The Animals Choose Kings

as told by Eric Van Horn

originally translated by Robert Chalmers, B.A., of Oriel College, Oxford University

originally edited by Professor Edward Byles Cowell, Cambridge University


The Buddhist texts are not shy about telling graphic stores. In this one, a misbehaving monk exposes himself defiantly to the Buddha. This just shows that life is life, even for a Buddha.


A pleasing note.” This story was told by the Master while at Jetavana, about a monk who had many possessions. The incident is the same as in the Devadhamma Jātaka (Jātaka 6).

“Is this report true, Brother,” the Master said, “that you have many possessions?”

“Yes, sir.”

“Why do you have so many possessions?”

Without listening further, the monk tore off his clothes and stood stark naked before the Master, crying, “I’ll go about like this!”

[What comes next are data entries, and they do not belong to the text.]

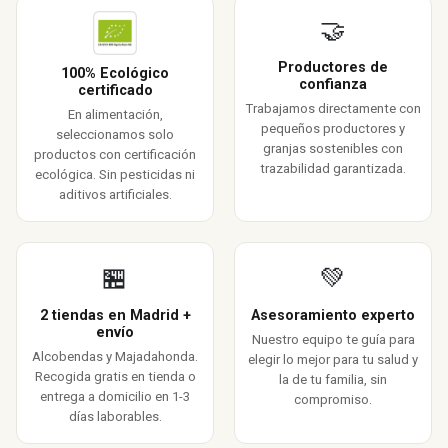
🤝
Productores de
100% Ecológico
confianza
certificado
Trabajamos directamente con
En alimentación,
pequeños productores y
seleccionamos solo
granjas sostenibles con
productos con certificación
trazabilidad garantizada.
ecológica. Sin pesticidas ni
aditivos artificiales.
🏪
💚
2 tiendas en Madrid +
Asesoramiento experto
envío
Nuestro equipo te guía para
Alcobendas y Majadahonda.
elegir lo mejor para tu salud y
Recogida gratis en tienda o
la de tu familia, sin
entrega a domicilio en 1-3
compromiso.
días laborables.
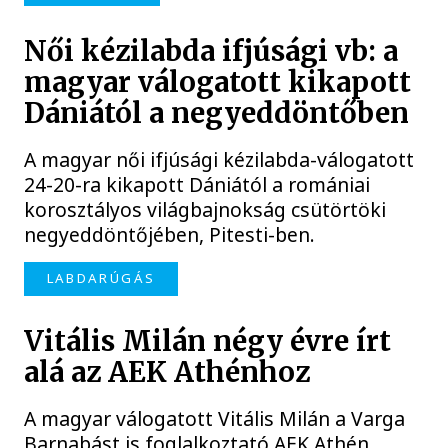
Női kézilabda ifjúsági vb: a
magyar válogatott kikapott
Dániától a negyeddöntőben
A magyar női ifjúsági kézilabda-válogatott
24-20-ra kikapott Dániától a romániai
korosztályos világbajnokság csütörtöki
negyeddöntőjében, Pitesti-ben.
LABDARÚGÁS
Vitális Milán négy évre írt
alá az AEK Athénhoz
A magyar válogatott Vitális Milán a Varga
Barnabást is foglalkoztató AEK Athén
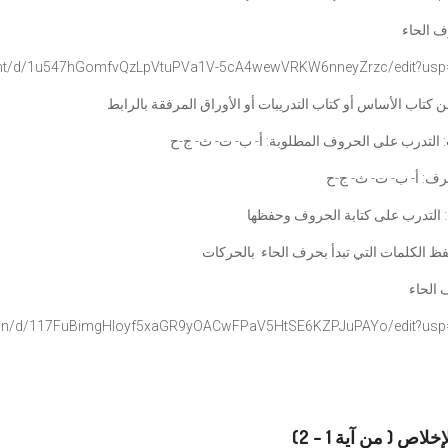
 الحاء
t/d/
1u547hGomfvQzLpVtuPVa1V-
5cA4wewVRKW6nneyZrzc/edit?usp
 كتاب الأساس أو كتاب التدريبات أو الأوراق المرفقة بالرابط
 التدرب على كتابة الحروف وحفظها
حفظ الكلمات التي تبدأ بحرف الحاء بالحركات
الحاء
on/d/
117FuBimgHIoyf5xaGR9yOACwFPaV5
HtSE6KZPJuPAYo/edit?usp
لاص ( من آية 1 – 2)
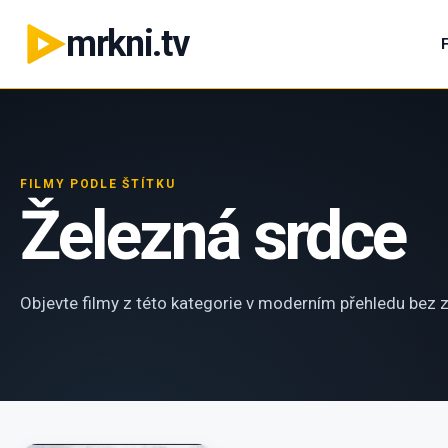
mrkni.tv
FILMY PODLE ŠTÍTKU
Železná srdce
Objevte filmy z této kategorie v moderním přehledu bez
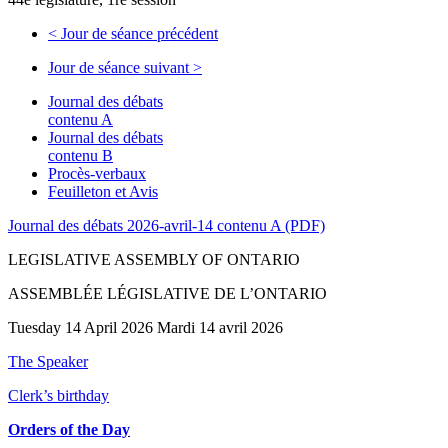
<
Jour de séance précédent
Jour de séance suivant
>
Journal des débats
contenu A
Journal des débats
contenu B
Procès-verbaux
Feuilleton et Avis
Journal des débats 2026-avril-14 contenu A (PDF)
LEGISLATIVE ASSEMBLY OF ONTARIO
ASSEMBLÉE LÉGISLATIVE DE L’ONTARIO
Tuesday 14 April 2026 Mardi 14 avril 2026
The Speaker
Clerk’s birthday
Orders of the Day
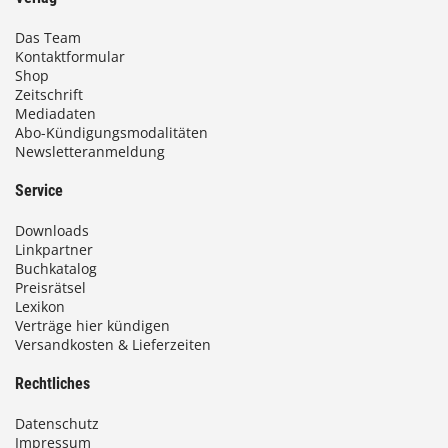
Das Team
Kontaktformular
Shop
Zeitschrift
Mediadaten
Abo-Kündigungsmodalitäten
Newsletteranmeldung
Service
Downloads
Linkpartner
Buchkatalog
Preisrätsel
Lexikon
Verträge hier kündigen
Versandkosten & Lieferzeiten
Rechtliches
Datenschutz
Impressum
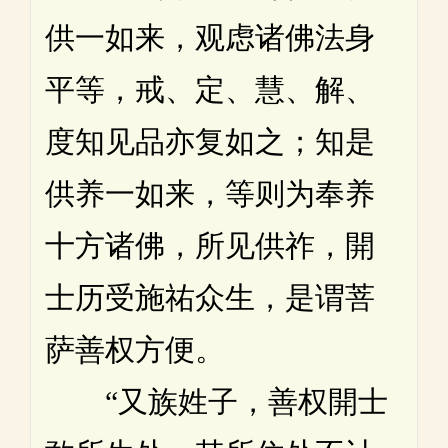
供一如来，观虑诸佛法身
平等，戒、定、慧、解、
度知见品亦复如之；知是
供养一如来，等则为奉养
十方诸佛，所见供祚，開
士历受施祐众生，是谓菩
萨善权方便。
“又族姓子，善权開士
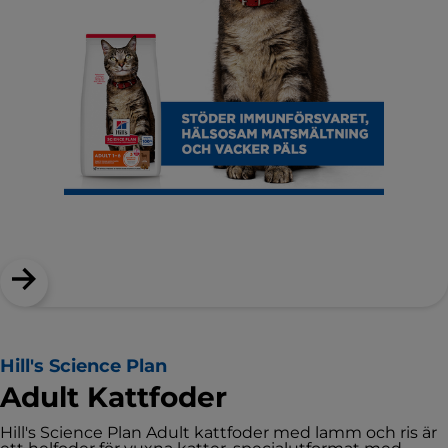
Hill's Science Plan
Adult Kattfoder
Hill's Science Plan Adult kattfoder med lamm och ris är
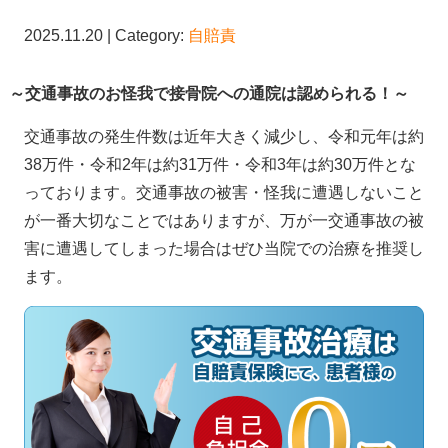
2025.11.20 | Category:
自賠責
～交通事故のお怪我で接骨院への通院は認められる！～
交通事故の発生件数は近年大きく減少し、令和元年は約
38万件・令和2年は約31万件・令和3年は約30万件とな
っております。交通事故の被害・怪我に遭遇しないこと
が一番大切なことではありますが、万が一交通事故の被
害に遭遇してしまった場合はぜひ当院での治療を推奨し
ます。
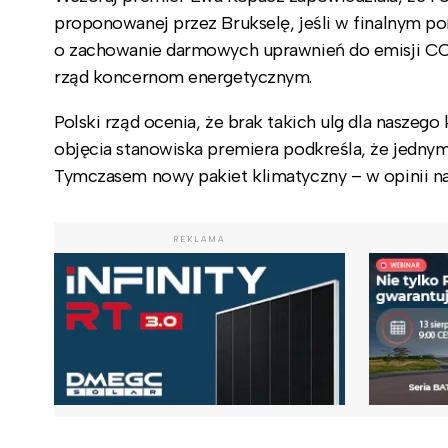
proponowanej przez Brukselę, jeśli w finalnym p
o zachowanie darmowych uprawnień do emisji CO2
rząd koncernom energetycznym.
Polski rząd ocenia, że brak takich ulg dla nasze
objęcia stanowiska premiera podkreśla, że jednym 
Tymczasem nowy pakiet klimatyczny – w opinii n
REKLAMA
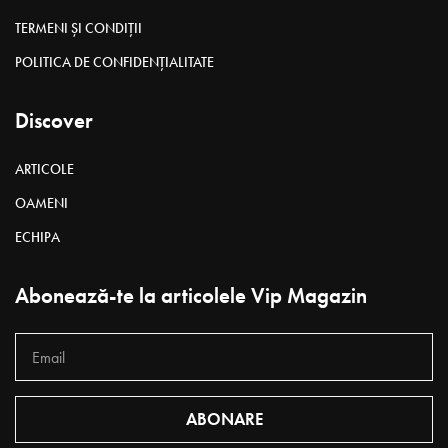
TERMENI ȘI CONDIȚII
POLITICA DE CONFIDENȚIALITATE
Discover
ARTICOLE
OAMENI
ECHIPA
Abonează-te la articolele Vip Magazin
ABONARE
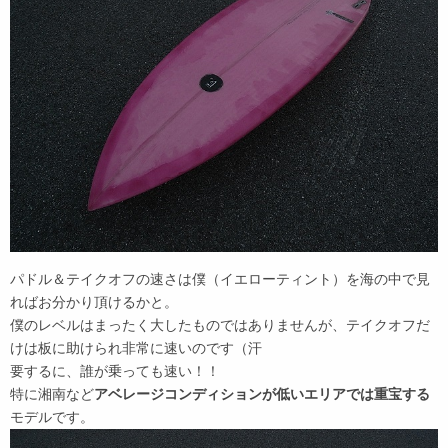
パドル＆テイクオフの速さは僕（イエローティント）を海の中で見
ればお分かり頂けるかと。
僕のレベルはまったく大したものではありませんが、テイクオフだ
けは板に助けられ非常に速いのです（汗
要するに、誰が乗っても速い！！
特に湘南など
アベレージコンディションが低いエリアでは重宝する
モデルです。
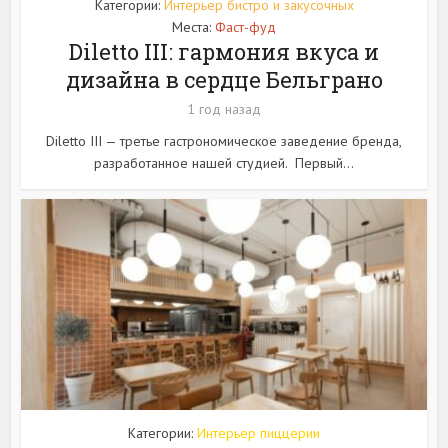
Категории:
Интерьер бистро и закусочных
Места:
Фаст-фуд
Diletto III: гармония вкуса и
дизайна в сердце Бельграно
1 год назад
Diletto III — третье гастрономическое заведение бренда,
разработанное нашей студией. Первый...
Категории:
Интерьер пиццерии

“My goodness!” everyone exclaimed. The man ran away and went back to his life as a layperson. Gathering together in the Dharma Hall, the monks talked of his impropriety in behaving that way in front of the Master. Just then the Master came in and asked what they were talking about. “Sir,” they answered, “we were discussing the impropriety of that monk, and saying that in your presence and right before all the four classes of your followers (monks, nuns, laymen, and laywomen) he lost all sense of shame and stood there stark naked as a mischievous child. Then seeing that he was repudiated by everyone, he lost the faith and lapsed back into a low life.”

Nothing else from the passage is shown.